Controlled multiphase interfaces in microfluidic systems for chemical/biological sensing

Multiphase interfaces, which are scale-dependant, play an important role in microfluidics to develop a broad range of applications. There are rising demands for interface control methods, which provide more precise control over the positions and the configurations of the interfaces, consume minimum or zero power, possess simple structures, and require fewer fabrication steps. In my studies, I explored the controlled interfaces in microfluidic systems to provide competitive alternatives in the development of chemical/biological sensors and devices.;In Chapter 2, selective alkanethiol treatment on gold or copper surfaces is used to create hydrophilic-hydrophobic boundaries at the boundaries between glass and these metal surfaces in microfluidic channels. Robust liquid-air interfaces, featured with different 3-D structures, are formed at these boundaries. This method has been further extended into the application of liquid crystal for aqueous phase sensing in a microfluidic channel structure, which is described in Chapter 5.;In Chapter 3, an interface of liquid crystal for vapor phase sensing application is stabilized using a micropillar array structure, which provided an effective tool for utilizing liquid crystal interface for sensing. The sensing performance was improved by better design and process optimization. In Chapter 4, a sensing interface between liquid crystal and the target aqueous phase is created using the laminar flow of the liquids within a packaged microfluidic sensing device. This study provided an autonomous sensing scheme, which can be used without technical personnel evolved, and contributed to fulfilling the demand of conducting sensing application in the hostile environments inaccessible to human beings. In Chapter 6, I describe a bubble control device for microfluidic systems, which harnesses the controlled liquid-air interfaces for bubble trapping and removal.
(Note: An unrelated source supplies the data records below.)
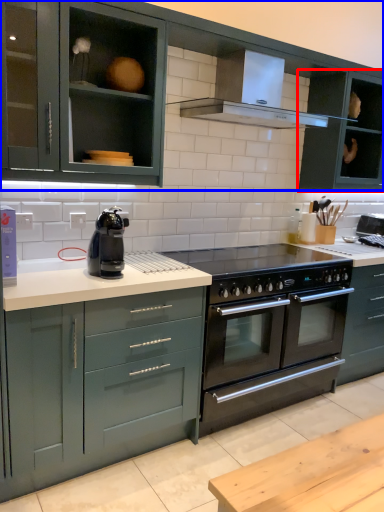 Question: Which of the following is the closest to the observer, cabinetry (highlighted by a red box) or cabinetry (highlighted by a blue box)?

Choices:
 (A) cabinetry
 (B) cabinetry

Answer: (B) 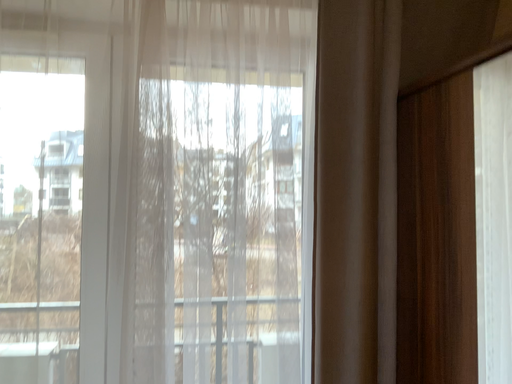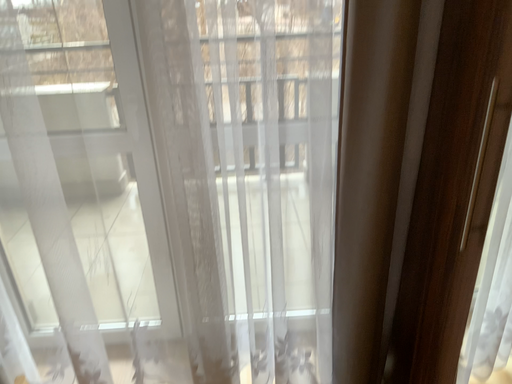 Question: How did the camera likely rotate when shooting the video?

Choices:
 (A) rotated left
 (B) rotated right

Answer: (A) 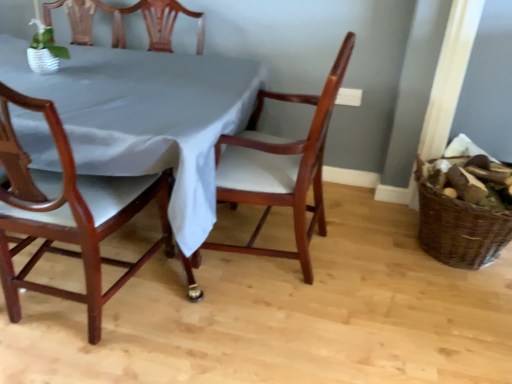 Question: Is mahogany wood chair at center, the second chair when ordered from left to right, oriented towards brown woven basket at right?

Choices:
 (A) no
 (B) yes

Answer: (A)

Question: Does mahogany wood chair at center, the second chair when ordered from left to right, have a greater height compared to brown woven basket at right?

Choices:
 (A) yes
 (B) no

Answer: (A)

Question: From the image's perspective, is mahogany wood chair at center, the 1th chair in the right-to-left sequence, on top of brown woven basket at right?

Choices:
 (A) no
 (B) yes

Answer: (B)

Question: Considering the relative sizes of mahogany wood chair at center, the 1th chair in the right-to-left sequence, and brown woven basket at right in the image provided, is mahogany wood chair at center, the 1th chair in the right-to-left sequence, shorter than brown woven basket at right?

Choices:
 (A) no
 (B) yes

Answer: (A)

Question: Can you confirm if mahogany wood chair at center, the 1th chair in the right-to-left sequence, is bigger than brown woven basket at right?

Choices:
 (A) no
 (B) yes

Answer: (B)

Question: Is mahogany wood chair at center, the 1th chair in the right-to-left sequence, outside brown woven basket at right?

Choices:
 (A) no
 (B) yes

Answer: (B)

Question: Is mahogany wood chair at center, the 1th chair in the right-to-left sequence, not close to mahogany wood chair at left, the second chair in the right-to-left sequence?

Choices:
 (A) yes
 (B) no

Answer: (B)

Question: Is mahogany wood chair at center, the 1th chair in the right-to-left sequence, smaller than mahogany wood chair at left, the second chair in the right-to-left sequence?

Choices:
 (A) no
 (B) yes

Answer: (A)

Question: Is mahogany wood chair at center, the second chair when ordered from left to right, positioned beyond the bounds of mahogany wood chair at left, positioned as the first chair in left-to-right order?

Choices:
 (A) yes
 (B) no

Answer: (A)

Question: Is the depth of mahogany wood chair at center, the second chair when ordered from left to right, greater than that of mahogany wood chair at left, the second chair in the right-to-left sequence?

Choices:
 (A) yes
 (B) no

Answer: (A)

Question: From the image's perspective, does mahogany wood chair at center, the second chair when ordered from left to right, appear lower than mahogany wood chair at left, the second chair in the right-to-left sequence?

Choices:
 (A) no
 (B) yes

Answer: (A)

Question: Is mahogany wood chair at center, the second chair when ordered from left to right, looking in the opposite direction of mahogany wood chair at left, the second chair in the right-to-left sequence?

Choices:
 (A) no
 (B) yes

Answer: (A)

Question: From a real-world perspective, is mahogany wood chair at left, the second chair in the right-to-left sequence, on top of satin white tablecloth at center?

Choices:
 (A) yes
 (B) no

Answer: (A) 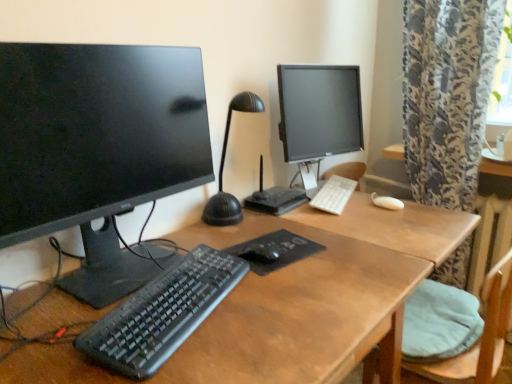 Identify the location of vacant space to the right of black textured mousepad at center. This screenshot has width=512, height=384. (342, 247). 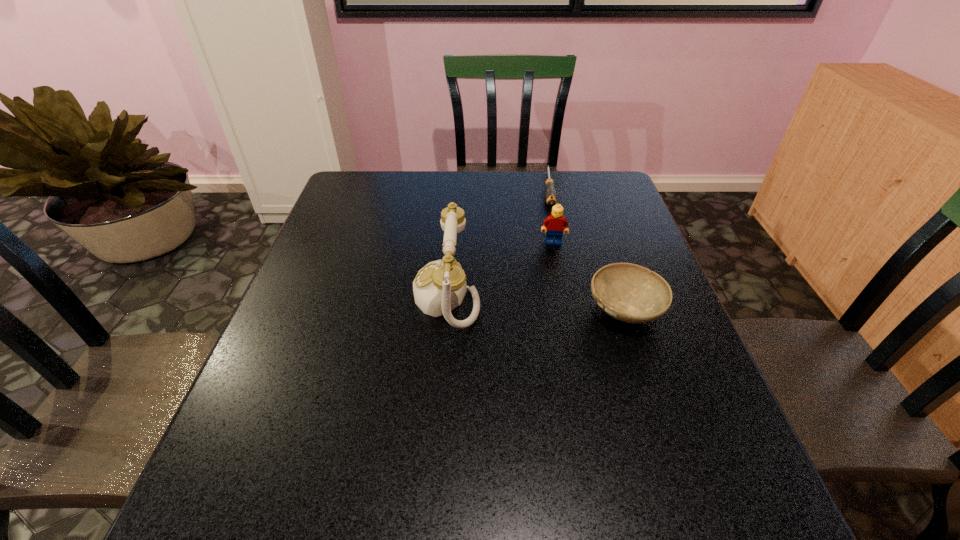 At what (x,y) coordinates should I click in order to perform the action: click on free space at the far edge of the desktop. Please return your answer as a coordinate pair (x, y). Looking at the image, I should click on (445, 174).

Where is `vacant area at the right edge`? vacant area at the right edge is located at coordinates (692, 366).

Where is `vacant space at the far left corner of the desktop`? vacant space at the far left corner of the desktop is located at coordinates (344, 209).

The width and height of the screenshot is (960, 540). Identify the location of free region at the near left corner of the desktop. (274, 429).

In the image, there is a desktop. Where is `vacant space at the far right corner`? The image size is (960, 540). vacant space at the far right corner is located at coordinates (583, 204).

This screenshot has width=960, height=540. Identify the location of free space that is in between the third tallest object and the farthest object. (587, 248).

Where is `free space between the third shortest object and the rightmost object`? free space between the third shortest object and the rightmost object is located at coordinates (589, 275).

Locate an element on the screen. Image resolution: width=960 pixels, height=540 pixels. vacant space that's between the leftmost object and the bowl is located at coordinates (536, 302).

The height and width of the screenshot is (540, 960). Find the location of `free area in between the third nearest object and the tallest object`. free area in between the third nearest object and the tallest object is located at coordinates (500, 268).

Where is `free space between the rightmost object and the third nearest object`? free space between the rightmost object and the third nearest object is located at coordinates point(589,275). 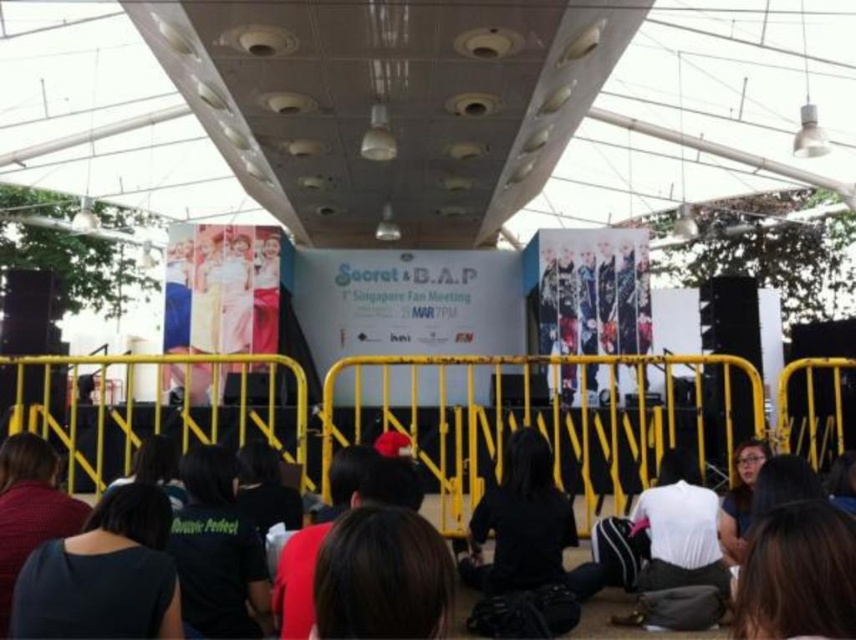 You are a photographer at the event and want to take a photo of the dark blue fabric at lower left and the black fabric crowd at lower center. Which object will appear larger in the photo?

The dark blue fabric at lower left is taller than the black fabric crowd at lower center, so it will appear larger in the photo.

You are a photographer at the event and want to capture the dark blue fabric at lower left and the black fabric crowd at lower center in a single shot. Based on their widths, do you think you can fit both into the frame without cropping either?

The dark blue fabric at lower left might be wider than black fabric crowd at lower center, so there is a possibility that both can fit into the frame if the camera is positioned appropriately to accommodate their widths. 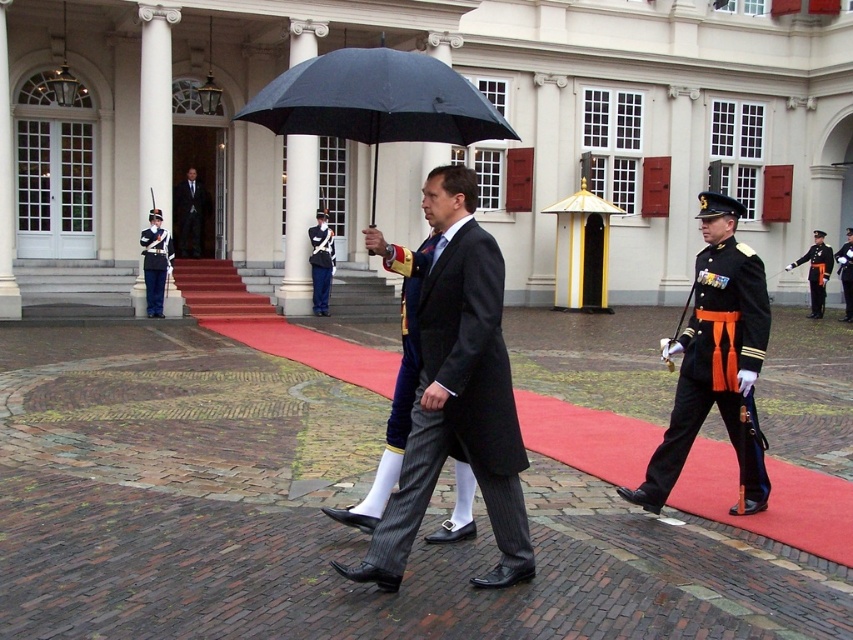 What are the coordinates of the black matte umbrella at center?

The coordinates of the black matte umbrella at center are 0.159 in the x axis and 0.442 in the y axis.

You are a photographer positioned at the entrance of the building. You want to take a photo that captures both the black matte umbrella at center and the black suit at center. Which object will appear larger in the photo?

This study provided a solution for the long-existing problem of inadvertently introduced and unwanted bubbles in the microfluidic networks, which could negatively and significantly affect the performance of the device as well as the experiment results. The study of cylindrical interfaces was extended and interface between different liquids were realized with potential applications in biological research, bio/chemical sensing, etc. This new extended study is presented in Chapter 7.